Edgar Evans, a former president of Bath Co-op Society, director at Co-operative Insurance Society and vice-chair at the Co-operative Wholesale Society, has died aged 83.
He also served as secretary of Bath Co-operative Party and was a Labour/Co-op councillor on Bath city council – winning his seat at the age of 22, in 1956.
The same year, he was elected to the board of the Bath Co-op Society. In 1965 he became the president – at the time, aged 32, he was the youngest person to have held the role.
During his time at the head of Bath Co-op, he pioneered new retail innovations including discount supermarkets, which he had observed in the US on a 1961 delegation to study merchandising and sales technique.
Back home, he led Bath through the opening of the first discount supermarket operated by any co-op in the UK, and was at the forefront of the introduction of self-service shopping.
His passion for innovation continued over the decades, and he recently campaigned successfully for student discounts.
He was an elected member of several local co-op committees, such as the South Western Co-operative Housing Society and South Western Co-operative Convalescent Fund, and played a key role in Co-op business and community activities.
Between 1981 and 1998, he was a director and later vice chair of the Co-operative Wholesale Society, where he also chaired the member relations board. He was also a director of the Co-operative Insurance Society and a member of the International Co-operative Alliance.

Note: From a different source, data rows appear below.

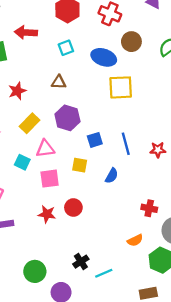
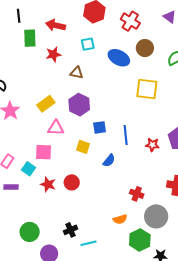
yellow square: (121, 87) -> (147, 89), moved
red star: (17, 91) -> (53, 54), moved
cyan square: (22, 162) -> (28, 169), moved
pink square: (50, 179) -> (43, 152), moved

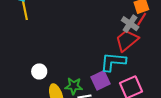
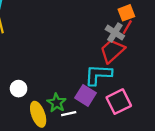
purple square: (101, 80) -> (86, 95), turned -30
green star: (74, 86) -> (57, 103), turned 30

He remained a member of the Kennet and Avon area committee until the system was abolished in 2015, and was a founder of the South West Bath Credit Union.
As a journalist, he was a frequent contributor to co-operative publications and a regular letter writer to Co-operative News. Away from the movement, worked as an NHS administrator, consumer relations manager for Cadbury Schweppes and Justice of the Peace.
Pete Vallance, membership manager for the Co-op Group’s South-West region, said: “I knew Edgar because I looked after the Kennet & Avon Co-op Committee upon which Edgar sat in his latter years.
“The Co-op is a special organisation. It’s special because of people like Edgar; people who passionately care about it and what it does. These people give their time to look after the Co-op for the future. Edgar was one of those people.
“Edgar’s passion for the Co-op never wavered – through the good times and the bad. And he was always meticulously prepared.
“Not all area committee members were as fastidious, but Edgar arrived with his paperwork ordered and annotated in his copperplate handwriting and often with newspaper clippings attached to emphasise his points.”
He added: “It was very rare for a month to go by without seeing a press cutting accompanied by a photo of Edgar in a yellow polo shirt with an organisation from Bath being presented with a Community Fund Award, an element of his area committee role that I believe he really cherished.”
Edgar’s committee work sometimes overlapped with his own passions, ensuring the Co-op’s support for the Bath Spa Band and the visit of the Holy Land Handycraft Co-operative, from Bethlehem, to the Bath Christmas Market.
In 2012, the United Nations Year of Co-operatives, Edgar was instrumental in delivering an exhibition celebrating the co-operative movement in the South West at the Museum of Bath at Work.
He also found and presented to the museum a memorial plaque listing members of the Twerton Co-operative who lost their lives in the First World War.
Simon Crew, who served with Edgar on the Kennet and Avon Area Committee, said: “Edgar’s contribution to the co-operative movement over six decades was an inspiration.
“He always took a full part in discussions and cared passionately about serving our communities – I remember one meeting where a board director came and told the committee that directors should be paid £40,000. In a very polite manner Edgar pointed out that when he was on the board, committee fees were zero and the Co-op was in a much better position then than it is now.
“It was a privilege to serve on the committee with such a dedicated co-operator.”
Former Kennet and Avon Area Committee chair David Langham added: “I knew Edgar since the 1970s when Bristol and Bath was one CRS region but had two divisional committees. Edgar shared the belief that the Co-op should not just be a successful trading organisation but a force for positive change in the world.”
National Members Council member Sofy Crew, who also served on the Kennet and Avon Area Committee with Edgar, said: “Edgar was one of the first to welcome me when I joined the committee. His commitment and experience was respected by everyone.
“He was always speaking up on members’ behalf – for example he repeatedly called for student discounts for years before they were brought in.
“And a few years ago, when things were going wrong in the Co-op Group, we had a presentation on some new strategy. Everyone was quiet – then Edgar said ‘this is cloud cuckoo land’; coming from a Christian gentleman like Edgar these were strong words – but he was right.”
Edgar Evans died on 26 December and leaves his wife of 57 years, Eunice, daughters Julie and Sally, and grandchildren Amy, Charlotte, Matthew, Madeleine and Eleanor. His funeral was held on 16 January at St Philip and St James’ Church, Bath, where tributes were given from the credit union movement, House of Hope Charity and by Pete Vallance.